Indeks Dow Jones Industrial Average drop 206,4 poin (-0,9%) pada pukul 08:30 waktu setempat (21:30 WIB), dan selang 12 menit memburuk jadi 151,22 poin (-0,64%) ke 23.474,12. Nasdaq turun 89,31 poin (-1%) ke 8.854,41 dan S&P 500 tertekan 22,64 poin (-0,79%) ke 2.829,86.
Penjualan ritel bulanan AS anjlok sebesar 16,4% pada April, menjadi rekor yang terburuk. Ekonom dalam polling Dow Jones mengekspektasikan penurunan sebesar 12,3%. Penjualan ritel inti - meliputi otomotif, gas, makanan, dan bahan bangunan - anjlok 15,3%.
"Saya yakin anda sudah tahu bahwa ini buruk. Persoalannya, anda tak bisa mengacuhkan berita buruk ini pada April," tutur John Briggs, Kepala Strategi Investasi NatWest Markets, sebagaimana dikutip CNBC International.
Gedung Putih telah menyatakan akan menghentikan pengiriman semikonduktor ke perusahaan China Huawei. Departemen Perdagangan AS mengatakan mereka akan "secara strategis menyasar pembelian Huawei atas semikonduktor yang jadi produk langsung teknologi dan piranti lunak AS."
Menanggapi itu, Hu Xijin, Pemimpin Redaksi Global Times yang merupakan media pelat merah, melalui cuitan di Twitter berkata bahwa China akan "membatasi atau menginvestigasi" perusahaan AS termasuk Qualcomm, Cisco Systems dan Apple jika AS terus memblok rantai-suplai Huawei.
Harga saham produsen semikonduktor seperti AMD dan Nvidia anjlok lebih dari 1% pada awal sesi pembukaan perdagangan. Saham Apple drop 2,3% sedangkan saham Cisco dan Qualcomm longsor masing-masing sebesar 2,2% dan 3,7%.

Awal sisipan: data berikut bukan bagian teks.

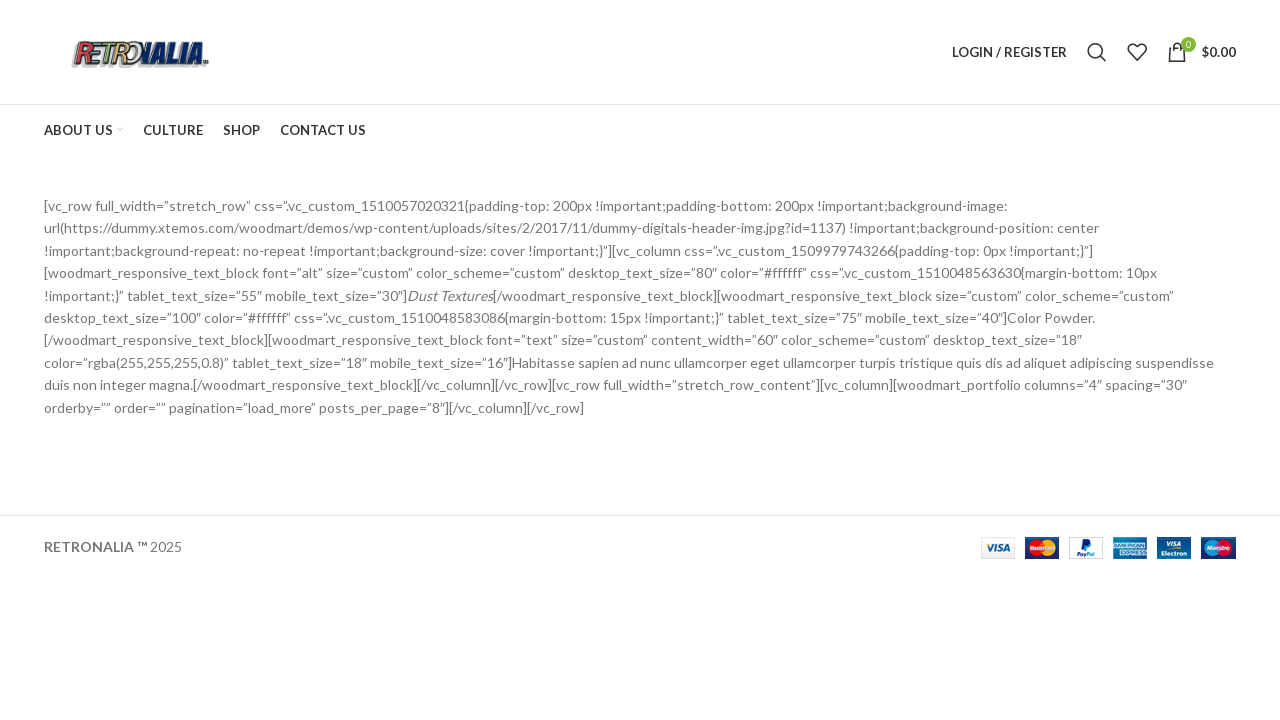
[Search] (1097, 52)
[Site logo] (138, 50)
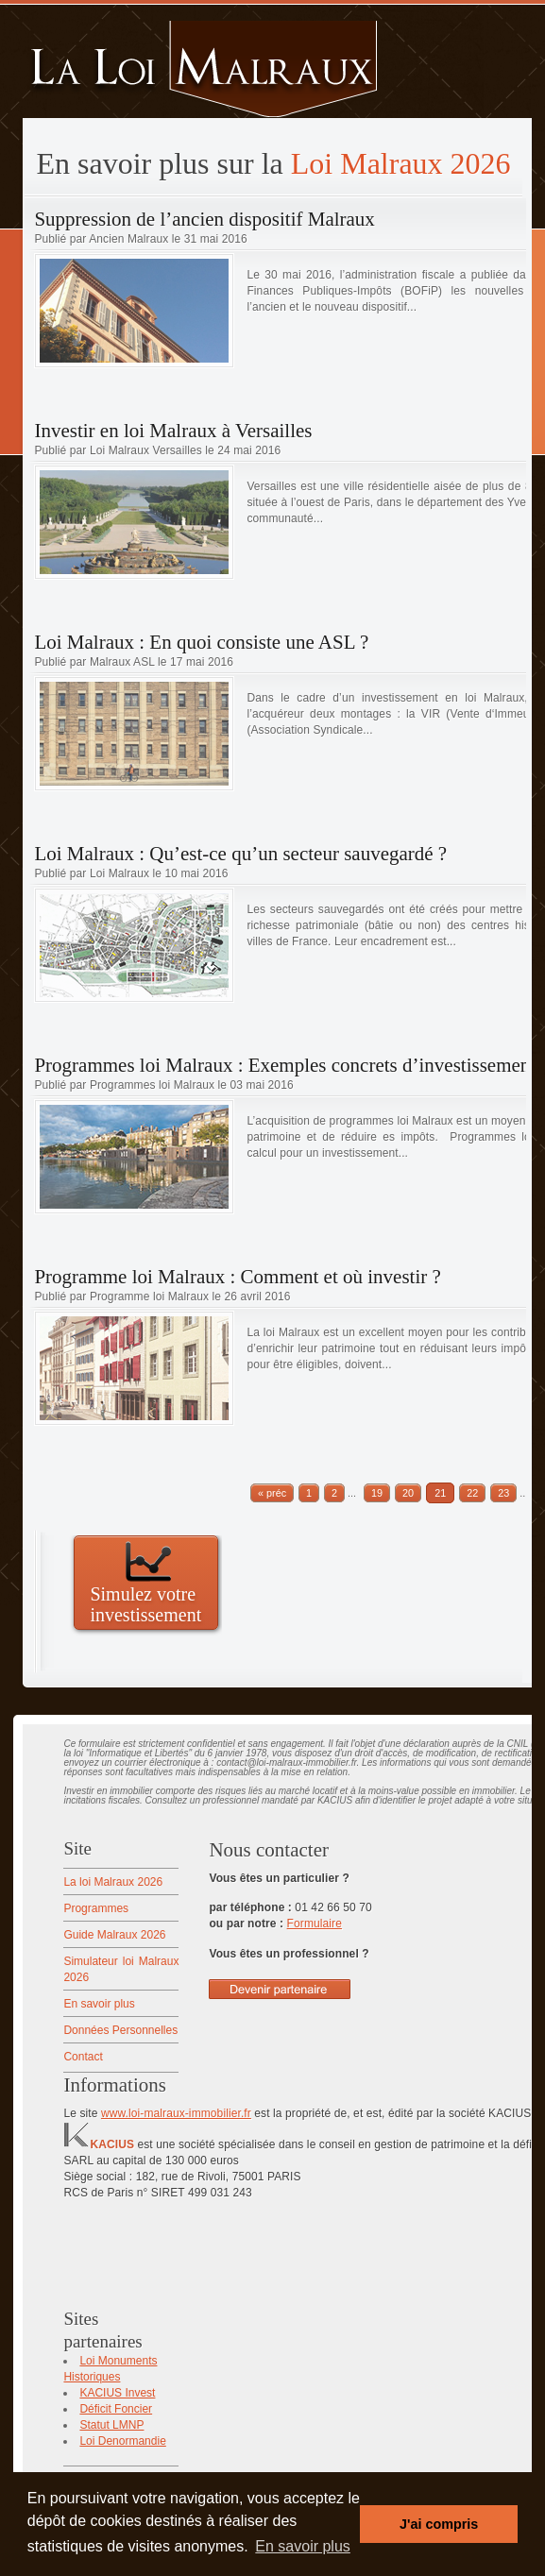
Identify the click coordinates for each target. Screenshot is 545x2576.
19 (377, 1493)
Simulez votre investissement (145, 1604)
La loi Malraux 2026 (112, 1882)
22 (472, 1493)
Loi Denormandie (122, 2441)
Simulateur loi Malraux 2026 (121, 1969)
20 (408, 1493)
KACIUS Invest (117, 2392)
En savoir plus (98, 2003)
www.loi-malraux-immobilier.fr (176, 2113)
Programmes (95, 1908)
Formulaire (314, 1923)
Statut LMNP (111, 2425)
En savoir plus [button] (302, 2546)
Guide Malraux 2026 (114, 1934)
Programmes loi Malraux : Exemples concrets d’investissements (288, 1065)
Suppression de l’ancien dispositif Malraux (204, 219)
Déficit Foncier (115, 2408)
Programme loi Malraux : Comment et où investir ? (237, 1276)
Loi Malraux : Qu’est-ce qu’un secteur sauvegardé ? (240, 853)
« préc (272, 1493)
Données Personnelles (120, 2030)
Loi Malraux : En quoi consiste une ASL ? (201, 642)
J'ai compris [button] (439, 2524)
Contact (82, 2056)
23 (503, 1493)
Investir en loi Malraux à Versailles (173, 430)
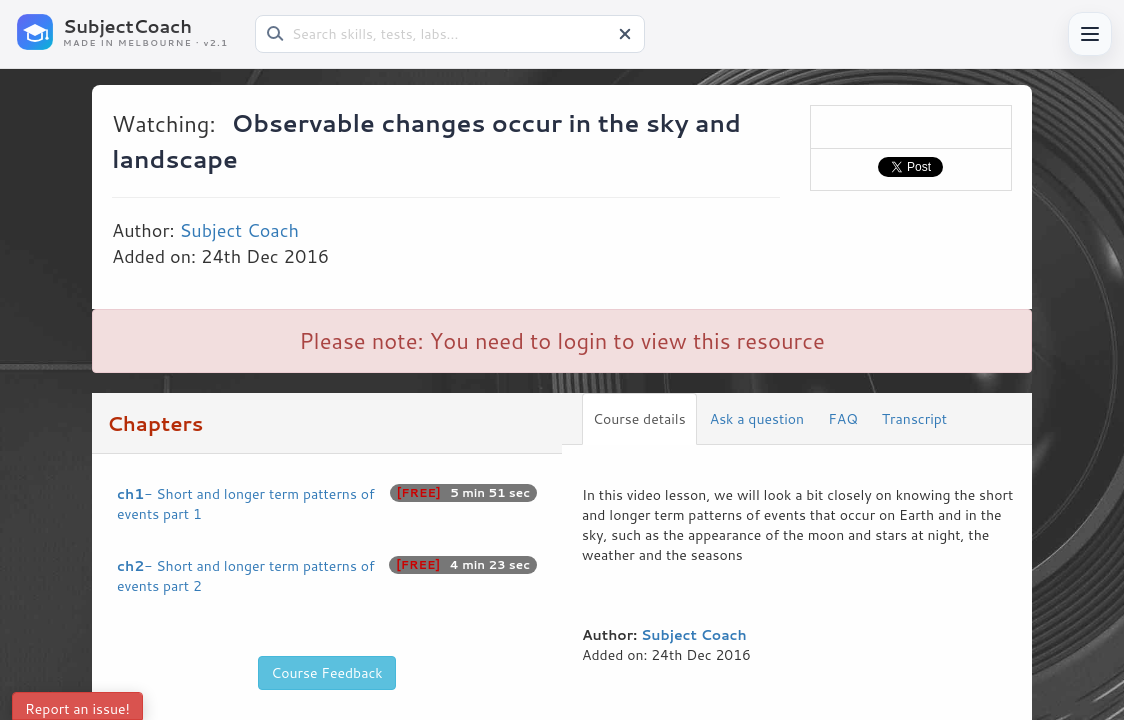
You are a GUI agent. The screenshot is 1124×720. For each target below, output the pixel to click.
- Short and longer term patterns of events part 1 (327, 504)
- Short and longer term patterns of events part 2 (327, 576)
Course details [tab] (639, 419)
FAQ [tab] (843, 419)
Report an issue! (77, 709)
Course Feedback (326, 673)
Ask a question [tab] (757, 419)
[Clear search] (625, 34)
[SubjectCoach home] (130, 32)
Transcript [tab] (914, 419)
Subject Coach (239, 230)
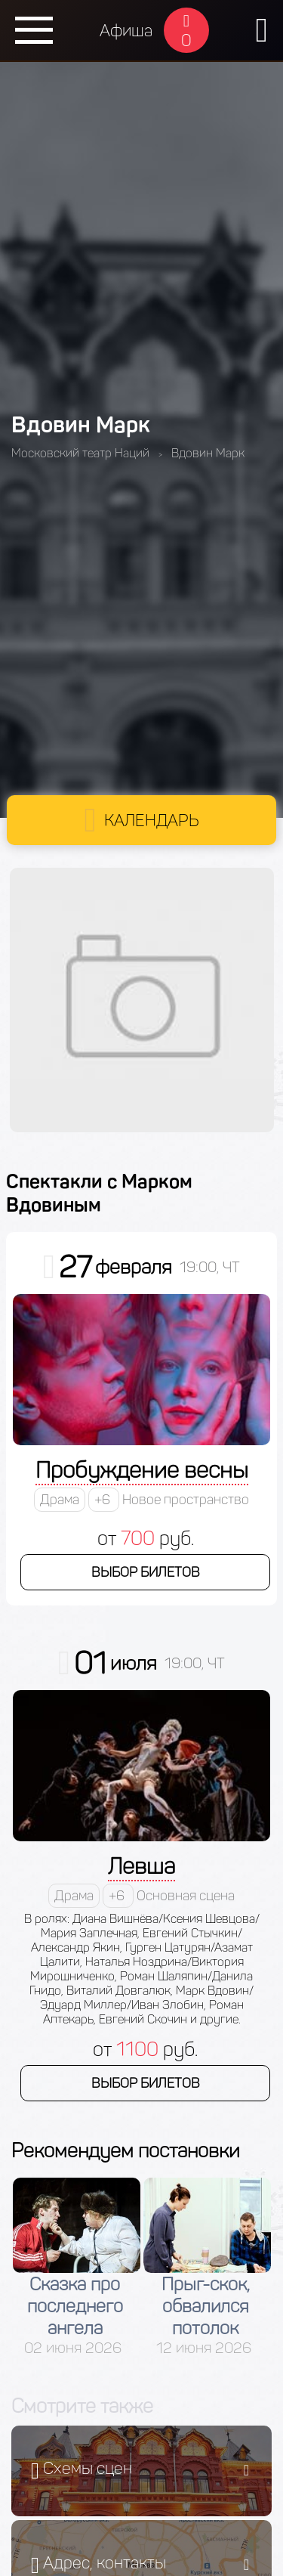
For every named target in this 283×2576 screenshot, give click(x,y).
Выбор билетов (145, 1572)
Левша (141, 1866)
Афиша (126, 30)
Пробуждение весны (141, 1470)
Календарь (151, 820)
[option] (76, 2267)
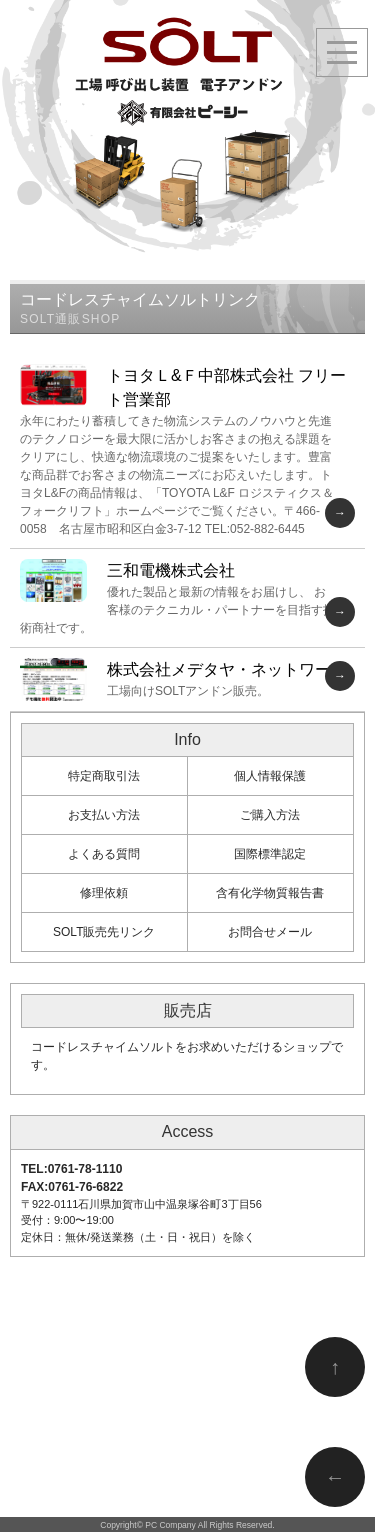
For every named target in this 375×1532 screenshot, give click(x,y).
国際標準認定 (270, 854)
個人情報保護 (270, 776)
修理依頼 (104, 893)
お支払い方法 (104, 815)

Meski indeks Dow Jones kemarin ditutup menguat lebih dari 300 poin, Wall Street sedang mengarah pada koreksi mingguan terbesar sejak Maret lalu. Indeks Dow Jones tercatat anjlok lebih dari 2% secara pekan berjalan.
Angka pengajuan klaim asuransi bagi pengangguran baru pekan lalu mencapai 3 juta dokumen, sehingga total korban Pemutusan Hubungan Kerja (PHK) akibat wabah Covid-19 mencapai 36 juta orang.
Direktur Institut Nasional Alergi dan Penyakit Menular Anthony Fauci dalam wawancara dengan New York Times mengingatkan bahwa pembukaan kembali ekonomi yang terlalu cepat bisa memicu "kematian dan penderitaan yang tidak perlu."
Saat ini lebih dari 4,5 juta penderita virus corona telah teridentifikasi di seluruh dunia, dengan AS menyumbang nyaris 1,5 juta sendiri, mengutip data Worldometers. Sebanyak 303.000 orang dilaporkan meninggal dan 1,7 juta lainnya berhasil sembuh.